La Sorcière
révélation qu'elle avait eue, le 25 juin, sur les mœurs des Observantins, lui disant « qu'il était temps d'accomplir sur cette affaire les desseins de Dieu » (p. 330), — sans doute de demander qu'on fit une enquête, d'accuser les accusateurs.
Audace excessive, imprudente. La Cadière presque mourante était bien loin de ces idées. Ses amies imaginèrent que celui qui avait fait le trouble ferait le calme peut-être. Elles prièrent Girard de venir la confesser. Ce fut une scène terrible. Elle fit au confessionnal des cris, des lamentations, qu'on entendait à trente pas. Les curieuses avaient beau jeu d'écouter, et n'y manquaient pas. Girard était au supplice. Il disait, répétait en vain : « Calmez-vous, mademoiselle ! » (P. 95.) — Il avait beau l'absoudre. Elle ne s'absolvait pas. Le 12, elle eut sous le cœur une douleur si aiguë qu'elle crut que ses côtes éclataient. Le 14, elle semblait à la mort, et on appela sa mère. Elle reçut le viatique. Le lendemain, « elle fit une amende honorable, la plus touchante, la plus expressive qui se soit jamais entendue. Nous fondions en larmes » (p. 330-331). Le 20, elle eut une sorte d'agonie, qui perçait le cœur. Puis, tout à coup, par un revirement heureux et qui la sauva, elle eut une vision très-douce. Elle vit la pécheresse Madeleine pardonnée, ravie dans la gloire, tenant dans le ciel la place que Lucifer avait perdue (p. 332).
Cependant Girard ne pouvait assurer sa discrétion qu'en la corrompant davantage, étouffant ses remords. Parfois, il venait (au parloir), l'embrassait fort imprudemment. Mais le plus souvent encore, il lui envoyait ses dévotes. La Guiol et autres venaient l'accabler de caresses et d'embrassades, et quand elle se confiait, pleurait, elles souriaient, disaient que tout cela c'étaient les libertés divines, qu'elles aussi en avaient leur part et qu'elles étaient de même.

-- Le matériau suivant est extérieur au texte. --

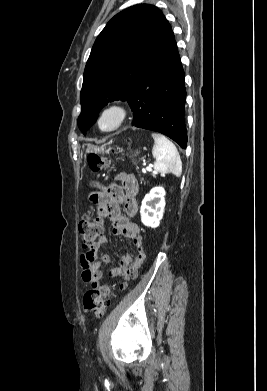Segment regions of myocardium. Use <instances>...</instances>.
<instances>
[{"label":"myocardium","instance_id":"1","mask_svg":"<svg viewBox=\"0 0 267 391\" xmlns=\"http://www.w3.org/2000/svg\"><path fill=\"white\" fill-rule=\"evenodd\" d=\"M108 112H114L117 114V122L112 128L104 129L101 126V121H102L103 116L105 114H107ZM127 117H128L127 107L120 102H113V103H110V104L104 106L101 109V111L99 112V114L97 116L96 122H97V126L100 131H102L104 133H112L114 131H117L119 128H121L124 125V123L127 120Z\"/></svg>","mask_w":267,"mask_h":391}]
</instances>
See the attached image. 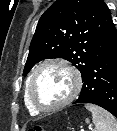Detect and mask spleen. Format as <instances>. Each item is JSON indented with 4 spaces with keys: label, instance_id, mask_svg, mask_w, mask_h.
<instances>
[{
    "label": "spleen",
    "instance_id": "obj_1",
    "mask_svg": "<svg viewBox=\"0 0 117 131\" xmlns=\"http://www.w3.org/2000/svg\"><path fill=\"white\" fill-rule=\"evenodd\" d=\"M85 108L92 113V121L95 125L93 131H117V120L115 117L94 104H85Z\"/></svg>",
    "mask_w": 117,
    "mask_h": 131
}]
</instances>
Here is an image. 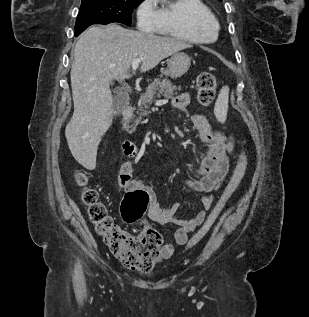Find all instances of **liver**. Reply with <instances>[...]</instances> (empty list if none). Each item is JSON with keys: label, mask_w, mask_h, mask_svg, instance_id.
<instances>
[{"label": "liver", "mask_w": 309, "mask_h": 317, "mask_svg": "<svg viewBox=\"0 0 309 317\" xmlns=\"http://www.w3.org/2000/svg\"><path fill=\"white\" fill-rule=\"evenodd\" d=\"M191 45L168 37L125 29L117 24L87 29L75 45L71 67L74 113L65 129L77 162L94 169L98 145L112 125V80L129 79L132 60L141 59V72Z\"/></svg>", "instance_id": "obj_1"}]
</instances>
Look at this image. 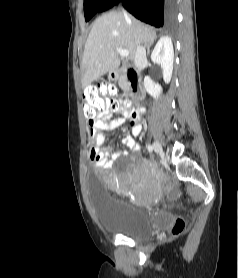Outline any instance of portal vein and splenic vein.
Here are the masks:
<instances>
[{
	"label": "portal vein and splenic vein",
	"mask_w": 238,
	"mask_h": 278,
	"mask_svg": "<svg viewBox=\"0 0 238 278\" xmlns=\"http://www.w3.org/2000/svg\"><path fill=\"white\" fill-rule=\"evenodd\" d=\"M116 51L119 53V55L123 58L128 57L129 56V52L126 49H122V48H116Z\"/></svg>",
	"instance_id": "18ae733b"
}]
</instances>
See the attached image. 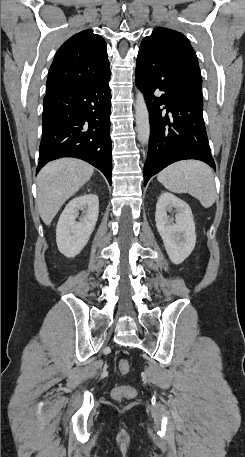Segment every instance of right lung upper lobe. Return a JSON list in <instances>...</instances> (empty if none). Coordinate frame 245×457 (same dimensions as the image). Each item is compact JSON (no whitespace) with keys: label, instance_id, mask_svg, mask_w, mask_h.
Wrapping results in <instances>:
<instances>
[{"label":"right lung upper lobe","instance_id":"obj_1","mask_svg":"<svg viewBox=\"0 0 245 457\" xmlns=\"http://www.w3.org/2000/svg\"><path fill=\"white\" fill-rule=\"evenodd\" d=\"M110 73L106 42L91 29L68 39L58 50L48 74L46 92Z\"/></svg>","mask_w":245,"mask_h":457}]
</instances>
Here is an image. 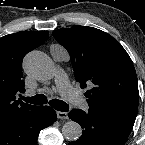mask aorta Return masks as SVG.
Wrapping results in <instances>:
<instances>
[{
	"label": "aorta",
	"mask_w": 145,
	"mask_h": 145,
	"mask_svg": "<svg viewBox=\"0 0 145 145\" xmlns=\"http://www.w3.org/2000/svg\"><path fill=\"white\" fill-rule=\"evenodd\" d=\"M23 66L28 75L40 81L50 80L55 71L52 60L38 50L26 55ZM62 134L69 141L78 140L82 135V127L75 121H68L62 127Z\"/></svg>",
	"instance_id": "1"
}]
</instances>
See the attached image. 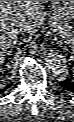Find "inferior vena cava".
Listing matches in <instances>:
<instances>
[{"instance_id": "obj_1", "label": "inferior vena cava", "mask_w": 74, "mask_h": 122, "mask_svg": "<svg viewBox=\"0 0 74 122\" xmlns=\"http://www.w3.org/2000/svg\"><path fill=\"white\" fill-rule=\"evenodd\" d=\"M17 27L20 31L24 29V25L22 23H19Z\"/></svg>"}]
</instances>
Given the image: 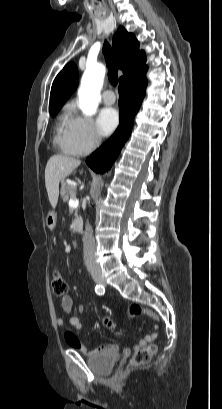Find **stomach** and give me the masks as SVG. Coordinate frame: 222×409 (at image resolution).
Listing matches in <instances>:
<instances>
[{
    "label": "stomach",
    "instance_id": "0dacf381",
    "mask_svg": "<svg viewBox=\"0 0 222 409\" xmlns=\"http://www.w3.org/2000/svg\"><path fill=\"white\" fill-rule=\"evenodd\" d=\"M46 223L50 229H54L56 225V214H49L47 216Z\"/></svg>",
    "mask_w": 222,
    "mask_h": 409
}]
</instances>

Elles lui vantaient les douceurs d'une telle union entre femmes. Girard ne désapprouvait pas qu'elles se confiassent entre elles et missent en commun les plus honteux secrets. Il était si habitué à cette dépravation, et la trouvait si naturelle, qu'il parla à la Cadière de la grossesse de mademoiselle Gravier. Il voulait qu'elle l'invitât à venir à Ollioules, calmât son irritation, lui persuadât que cette grossesse pouvait être une illusion du diable qu'on saurait dissiper (p. 395).
Ces enseignements immondes ne gagnaient rien sur la Cadière. Ils devaient indigner ses frères qui ne les ignoraient pas. Les lettres qu'ils écrivent en son nom sont bien singulières. Enragés au fond, ulcérés, regardant Girard comme un scélérat, mais obligés de faire parler leur sœur avec une tendresse respectueuse, ils ont pourtant des échappées où on entrevoit leur fureur.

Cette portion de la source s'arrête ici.